In this post I will some tips for setting up RMAN in RAC environment.
I will not cover topics about RMAN that can be configured in standalone environment (e.g Incremental backup, use of FRA, etc.)
First question: Is there a difference of setting up RMAN between standalone and RAC environments?
The answer is YES, not too much but some points must be observed.
First of all, In my point of view use RMAN Catalog is mandatory. Because it’s a HA environment and to restore a database without RMAN Catalog can take long time.
To protect and keep backup metadata for longer retention times than can be accommodated by the control file, you can create a recovery catalog. You should create the recovery catalog schema in a dedicated standalone database. Do not locate the recovery catalog with other production data. If you use Oracle Enterprise Manager, you can create the recovery catalog schema in the Oracle Enterprise Manager repository database.
About HA of RMAN Catalog?
I always recommend to place the Host that will hold RMAN Catalog on VirtualMachine, because is a machine which require low resource and disk space and have low activity.
In case of the failure of Host RMAN Catalog is easy move that host to another Physical Host or Recover the whole virtual machine.
But if the option of use a VM is not avaliable. Use another cluster (e.g Test Cluster) env if avaliable.

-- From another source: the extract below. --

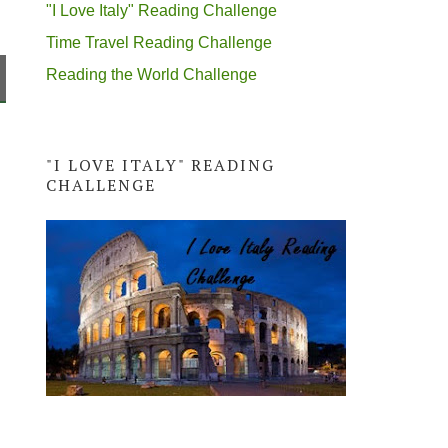
"I Love Italy" Reading Challenge
Time Travel Reading Challenge
Reading the World Challenge
"I LOVE ITALY" READING
CHALLENGE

The Database of RMAN catalog must be in ARCHIVELOG. Why?
It’s a prod env (is enough), will generate very small amount of archivelogs, and in case of any corruption or user errors (e.g User generated new incarnation of Prod Database during a Test Validation of Backup in Test env) can be necessary recovery point in time.

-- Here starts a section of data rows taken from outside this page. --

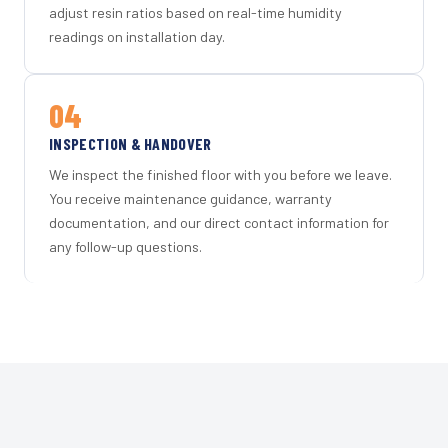
adjust resin ratios based on real-time humidity
readings on installation day.
04
INSPECTION & HANDOVER
We inspect the finished floor with you before we leave.
You receive maintenance guidance, warranty
documentation, and our direct contact information for
any follow-up questions.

Due a small database of low activity I see some customers not giving importance to this database. It’s should not happens.
High availability of execution of backup using RMAN:
We have some challenges:
- The backup must not affect the availability cluster, but the backup must be executed daily.

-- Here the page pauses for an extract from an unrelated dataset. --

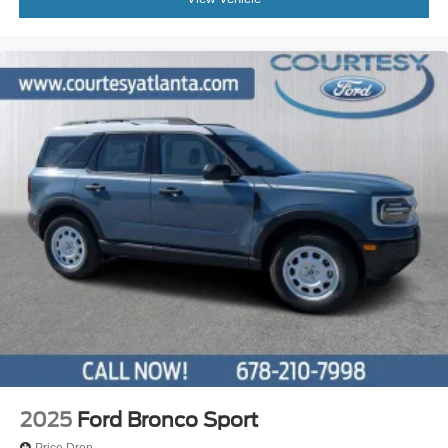
2025
Ford Bronco Sport
Price Drop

- The backup cannot be dependent of nodes (i.e backup must be able to execute in all nodes independently if have some nodes active or not)
- Where store the scripts of backup? Where store the Logs?
I don’t recommend use any nodes of cluster to start/store scripts backups. Due if that node fail backup will not be executed.
Use the Host where is stored RMAN Catalog to store your backup scripts too and start these scripts from this host, the utility RMAN works as client only… the backup is always performed on server side.
Doing this you will centralize all scripts and logs of backup from your environment. That will ease the management of backup.
Configuring the RMAN Snapshot Control File Location in a RAC 11.2
RMAN creates a copy of the control file for read consistency, this is the snapshot controlfile. Due to the changes made to the controlfile backup mechanism in 11gR2 any instances in the cluster may write to the snapshot controlfile. Therefore, the snapshot controlfile file needs to be visible to all instances.
The same happens when a backup of the controlfile is created directly from sqlplus any instance in the cluster may write to the backup controfile file.
In 11gR2 onwards, the controlfile backup happens without holding the control file enqueue. For non-RAC database, this doesn’t change anything.
But, for RAC database, the snapshot controlfile location must be in a shared file system that will be accessible from all the nodes.
The snapshot controlfile MUST be accessible by all nodes of a RAC database.
See how do that:
Since version 11.1 : Node Affinity Awareness of Fast Connections
In some cluster database configurations, some nodes of the cluster have faster access to certain data files than to other data files. RMAN automatically detects this, which is known as node affinity awareness. When deciding which channel to use to back up a particular data file, RMAN gives preference to the nodes with faster access to the data files that you want to back up. For example, if you have a three-node cluster, and if node 1 has faster read/write access to data files 7, 8, and 9 than the other nodes, then node 1 has greater node affinity to those files than nodes 2 and 3.
Channel Connections to Cluster Instances with RMAN
Channel connections to the instances are determined using the connect string defined by channel configurations. For example, in the following configuration, three channels are allocated using dbauser/pwd@service_name. If you configure the SQL Net service name with load balancing turned on, then the channels are allocated at a node as decided by the load balancing algorithm.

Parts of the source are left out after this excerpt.